Substituting the latter equation from (\ref{A4}) for $\delta = \lambda$ to
the first one, we have the following equation after the separate
analyses at odd and even $n$:
\begin{eqnarray}
C_n^{\delta}(x)~=~\sum_{k=0}^{[n/2]}
C_{n-2p}^{\lambda}(x) \frac{(n-2k+\lambda) \Gamma(\lambda)}
{k!\Gamma(\delta)}  \frac{ \Gamma(n+\delta-k)\Gamma(k+\delta-\lambda)}
{\Gamma(n+\lambda+1-k)\Gamma(\delta-\lambda)}  \label{A7}
\end{eqnarray}

%This equation is an example of the
%%one from
%%basical
%%more used
%equations used in our analysis.
%Note that alternatively to (\ref{A7}) we can use  the expansion of
%$(x_1-x_2)^{-2\delta}$ similar to (\ref{A3}) but directly in a series
%of GP $C_n^{\lambda}(\hat x_1 \cdot \hat x_2)$ (see \cite{2.1}).\\




{\bf 2.}
Following \cite{2,3} we introduce the traceless product (TP)
$x^{\mu_1...\mu_n}$ connected with the usual product
$x^{\mu_1}...x^{\mu_n}$ by the following equations 
%(see \cite{2,3})
\begin{eqnarray}
%\z 
x^{\mu_1...\mu_n}&=&\hat{S}
\sum_{p \geq 0} \frac{n!(-1)^{p} \Gamma(n-p+\lambda)}
{2^{2p} p! (n-2p)!\Gamma(n+\lambda)}~
g^{\mu_1\mu_2}...g^{\mu_{2p-1}\mu_{2p}}~x^{2p}~x^{\mu_{2p+1}}...x^{\mu_n}
%\label{B1}   \\
               \nonumber  \\
& & \nonumber  \\
%\z 
x^{\mu_1}...x^{\mu_n}&=&\hat{S}
\sum_{p \geq 0} \frac{n! \Gamma(n-2p+\lambda+1)}
{(2)^{2p} p! (n-2p)!\Gamma(n-p+\lambda+1)}~
g^{\mu_1\mu_2}...g^{\mu_{2p-1}\mu_{2p}}~x^{2p}~x^{\mu_{2p+1}...\mu_n}
\label{B1}
\end{eqnarray}
%where hereafter $\lambda \equiv D/2-1$.

Comparing Eqs.(\ref{A4})
%, (\ref{A6})
and (\ref{B1}), we obtain the
following relations between TP and GP
\begin{eqnarray}
z^{\mu_1...\mu_n}~x^{\mu_1...\mu_n}~=~ \frac{n! \Gamma(\lambda)}
{2^n \Gamma(n+\lambda)}~C_n^{\lambda}(\hat{x}\hat{z})~{(x^2 z^2)}^{n/2},~
%~~\mbox{ and, hence, }~~
~ x^{\mu_1...\mu_n}~x^{\mu_1...\mu_n}~=~ 
\frac{\Gamma(n+2\lambda) \Gamma(\lambda)}
{2^n \Gamma(2\lambda)\Gamma(n+\lambda)}~x^{2n}
  \label{B2}
\end{eqnarray}
We give also the simple but quite useful conditions:
\begin{eqnarray}
z^{\mu_1...\mu_n}~x^{\mu_1...\mu_n}~=~
z^{\mu_1}...\,z^{\mu_n}~x^{\mu_1...\mu_n}~=~
z^{\mu_1...\mu_n}x^{\mu_1}...\,x^{\mu_n},
  \label{B3}
\end{eqnarray}
which
 follow immediately from the TP definition:
$g^{\mu_i\mu_j}~x^{\mu_1...\mu_i...\mu_j...\mu_n}~=~ 0$.

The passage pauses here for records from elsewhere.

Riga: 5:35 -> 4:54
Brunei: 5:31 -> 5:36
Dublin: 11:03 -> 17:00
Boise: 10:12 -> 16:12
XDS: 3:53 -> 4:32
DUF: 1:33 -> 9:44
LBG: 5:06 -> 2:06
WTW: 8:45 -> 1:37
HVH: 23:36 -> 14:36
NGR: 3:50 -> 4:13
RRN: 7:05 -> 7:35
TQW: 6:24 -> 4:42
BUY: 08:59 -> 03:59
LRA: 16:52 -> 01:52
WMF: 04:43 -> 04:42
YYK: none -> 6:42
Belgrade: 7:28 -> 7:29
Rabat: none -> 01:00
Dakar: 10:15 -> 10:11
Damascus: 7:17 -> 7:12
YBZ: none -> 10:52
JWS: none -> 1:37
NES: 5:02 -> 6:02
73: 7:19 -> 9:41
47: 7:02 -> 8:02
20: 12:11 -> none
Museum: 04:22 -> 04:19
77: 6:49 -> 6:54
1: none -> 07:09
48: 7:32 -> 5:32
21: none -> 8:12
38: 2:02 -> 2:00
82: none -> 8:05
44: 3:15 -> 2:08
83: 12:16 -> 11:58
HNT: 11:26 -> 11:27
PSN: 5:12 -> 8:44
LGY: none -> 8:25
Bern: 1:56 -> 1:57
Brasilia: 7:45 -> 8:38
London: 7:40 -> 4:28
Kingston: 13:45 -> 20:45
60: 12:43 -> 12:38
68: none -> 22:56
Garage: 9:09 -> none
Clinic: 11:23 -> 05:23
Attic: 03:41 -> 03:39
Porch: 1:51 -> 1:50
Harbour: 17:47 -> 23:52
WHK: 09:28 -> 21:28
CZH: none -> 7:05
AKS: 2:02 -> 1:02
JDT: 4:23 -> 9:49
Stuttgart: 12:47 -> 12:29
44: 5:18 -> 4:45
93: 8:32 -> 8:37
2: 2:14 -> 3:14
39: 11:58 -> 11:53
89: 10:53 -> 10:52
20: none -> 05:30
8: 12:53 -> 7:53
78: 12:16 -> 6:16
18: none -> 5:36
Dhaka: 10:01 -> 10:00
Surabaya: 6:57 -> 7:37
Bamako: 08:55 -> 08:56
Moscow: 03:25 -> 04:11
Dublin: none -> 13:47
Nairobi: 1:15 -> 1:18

The use of the TP $x^{\mu_1...\mu_n}$ makes it possible to ignore
terms of the type $g^{\mu_i\mu_j}$ that arise upon integration: they can
be readily recovered from the general structure of the TP. Therefore,
in the process of integration it is only necessary to follow the
coefficient of the leading term $x^{\mu_1}...x^{\mu_n}$.
The rules to integrate FD containing TP can be found, for example in
\cite{3,3.1,3.2}. For a loop we have 
(hereafter $Dx \equiv (d^Dx)/(2\pi)^D$)
\footnote{The Eq.(\ref{4}) has been used in \cite{3,3.1,3.2,KazKo} for 
calculations of the moments of structure functions of deep inelastic 
scattering.}:
\begin{eqnarray}
%\z
%~~
\int Dx \frac{ x^{\mu_1...\mu_n}}{x^{2\alpha}(x-y)^{2\beta}}
{}~=~
\frac{1}{(4\pi)^{D/2}}~
\frac{y^{\mu_1...\mu_n}}{y^{2(\alpha + \beta - \lambda -1)}}
{}~ A^{n,0}(\alpha, \beta),
  \label{4}
\end{eqnarray}\\
where
$$A^{n,m}(\alpha,\beta)~=~
\frac{a_n(\alpha)a_m(\beta)}{a_{n+m}(\alpha+\beta-\lambda-1)}
~~\mbox{ and }~~
a_n(\alpha)~=~\frac{\Gamma (D/2-\alpha +n )}{\Gamma(\alpha)}
$$

Note that in our analysis it is necessary to consider more
complicate cases of integration, when the integrand  contains
$\Theta$ functions. Indeed, using the Eqs.(\ref{A2}) and (\ref{B2}),
we can represent
the propagator $(x_1-x_2)^{-2\lambda}$ into the following form
\footnote{In the case of the propagator $(x_1-x_2)^{-2\delta}$ with
$\delta \neq \lambda$ we should use also Eq.(\ref{A7}).}:
\begin{eqnarray}
\frac{1}{(x_1-x_2)^{2\lambda}} ~=~
\sum^{\infty}_{n=0} ~\frac{2^n \Gamma(n+\lambda)}{n!\Gamma(\lambda)}
{}~x_1^{\mu_1...\mu_n}~x_2^{\mu_1...\mu_n}~
\Biggl[
\frac{1}{x_2^{2(\lambda +n)}} \Theta(x_2^2 - x_1^2)
{}~+~
\Bigl(x_1^2 \longleftrightarrow x_2^2  \Bigr)  \Biggr]
  \label{B6}
\end{eqnarray}
%This equation was already applied in Section 3.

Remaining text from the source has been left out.